As is well known, most of GSDME is expressed in various normal tissues, and is absent in most tumor cells. So, does pyroptosis induced by chemotherapy drugs kill normal cells? Does the expression of GSDME increase the adverse effect of chemotherapy drugs? Wang et al.[5] found that several primary human cells including NHEK (Normal Human Epidermal Keratinocytes), HUASMC (Human Umbilical Artery Smooth Muscle cells), and so on, can undergo pyroptosis which is induced by chemotherapy drugs. Secondly, they demonstrated that after peritoneal injection of Cisplatin, wild-type mice had more severe destruction of the crypts and the villi than GSDME-/- mice, and with the delivery of Cisplatin into lungs of WT mice caused alveolar wall thickening, neutrophil infiltration, and vascular injury. In addition, Cisplatin reduced the weight of WT mice by about 15%. After peritoneal injection of 5-Fu, WT mice had hemorrhage, inflammatory cell infiltration, and loss of the crypts in the small intestine. When bleomycin was administered to mice, WT mice developed more severe lung injury and inflammation than GSDME−/− mice. GSDME-mediated pyroptosis can kill normal cells and increase the adverse effect of chemotherapy[5,36,74]. So, how to avoid the side effects of GSDME in the treatment of cancer is the focus of the next step.

Conclusion

Caspase-3-dependent apoptosis and pyroptosis can promote the removal of stressed, damaged, transformed or infected cells, and play a very important role in the development and treatment of tumors (Fig. 3). For a long time, apoptosis has been considered closely related to tumor treatment and prognosis. However, with the wide application of drugs, the anti-apoptotic ability of tumor cells is gradually enhanced. At the same time, pyroptosis, as a new inflammatory cell death mode, has entered the stage. Caspase-3 has been found to be a common key protein of apoptosis and pyroptosis in studies that aimed at improving cancer treatment with drug resistance. It is not only the terminal executor of apoptosis, but also has a pro-inflammatory effect. Therefore, caspase-3 can link apoptosis and pyroptosis, reducing the anti-apoptotic properties of tumors. The caspase-3/GSDME signal pathway as a “switch” that can shift the balance between apoptosis and pyroptosis in cancer. When GSDME is highly expressed, caspase-3 can cleave GSDME to trigger pyroptosis, otherwise, it triggers apoptosis. Although pyroptosis enhanced drug sensitivity, reduced the anti-apoptotic properties of tumors, and enhanced the anti-tumor immunity, high expression of GSDME could also increase the side effects of chemotherapy. And pyroptosis can release inflammatory cytokines that cause inflammatory carcinogenesis, but not enough to cause cancer progression. Therefore, there are still many problems for further study on caspase-3 and GSDME. Besides, studies have confirmed that caspase-3-dependent pyroptosis is secondary to necrosis after apoptosis. Furthermore, in tumor cells with low GSDME expression, the DNA methyltransferase inhibitor Decitabine, can inhibit the hypermethylation of its promoter to increase the expression of GSDME in tumor cells and induce pyroptosis. Above all, it has great research value for caspase-3/GSDME.

Fig. 3

Graphical model of the effect of various molecules on caspase-3 dependent tumor cells death. The tumor supressor effect produced by these molecules uses caspase-3 as the hub to link apoptosis and pyroptosis.
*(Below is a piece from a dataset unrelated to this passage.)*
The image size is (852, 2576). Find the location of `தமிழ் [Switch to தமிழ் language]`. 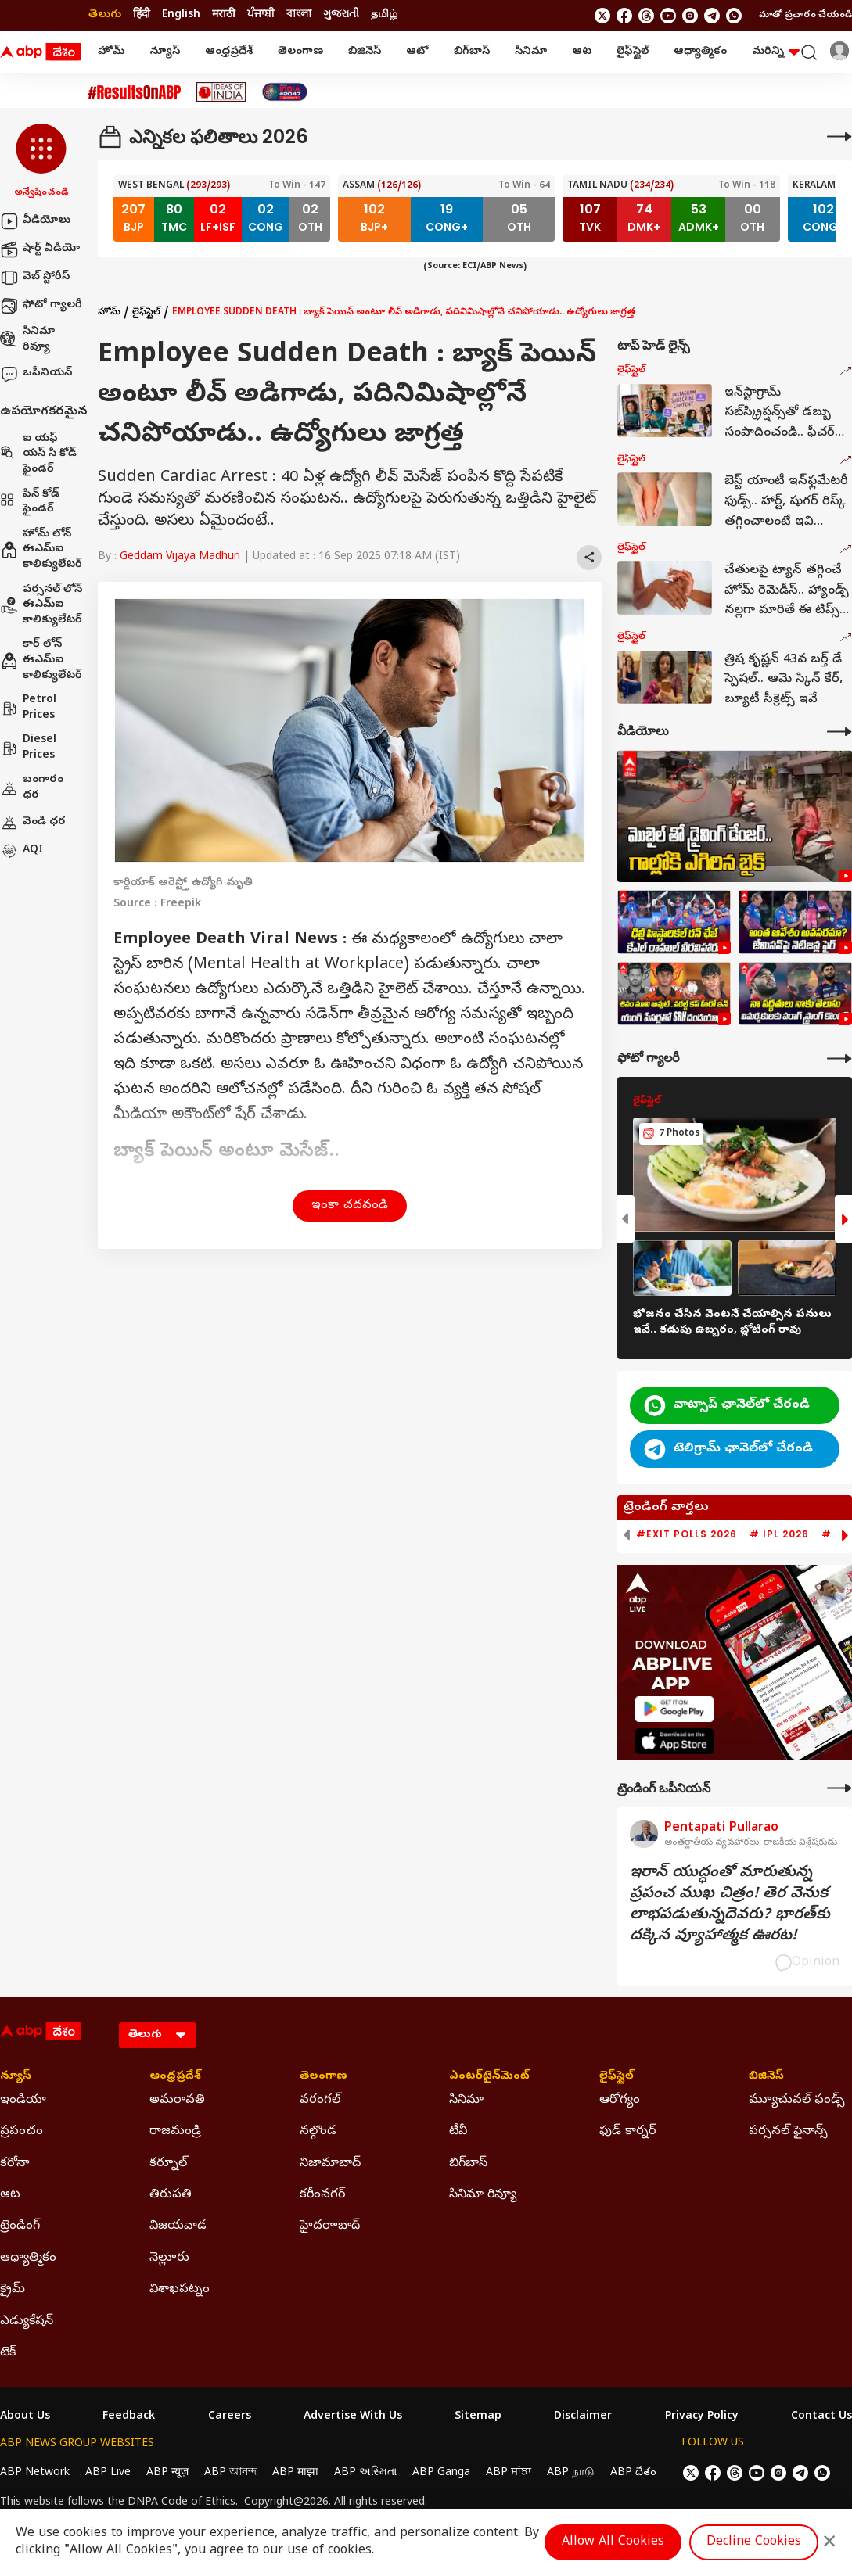 தமிழ் [Switch to தமிழ் language] is located at coordinates (384, 15).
Our understanding of the role of caspase-3 in cancer is still limited, and the mechanisms of how caspase-3 affects cancer cells are not fully understood. The challenge for the future is to continue to understand the molecular details of caspase-3-dependent cell death and how these details improve the prospects for cancer treatment. We need to further elucidate the anti-cancer mechanism of caspase-3, deepen the understanding of the role of apoptosis and pyroptosis in tumor growth and proliferation, and facilitate the development of more effective anticancer drugs. How to find a balance point to utilize caspase-3/GSDME-mediated pyroptosis for cancer treatment is an open question and needs more further investigaions.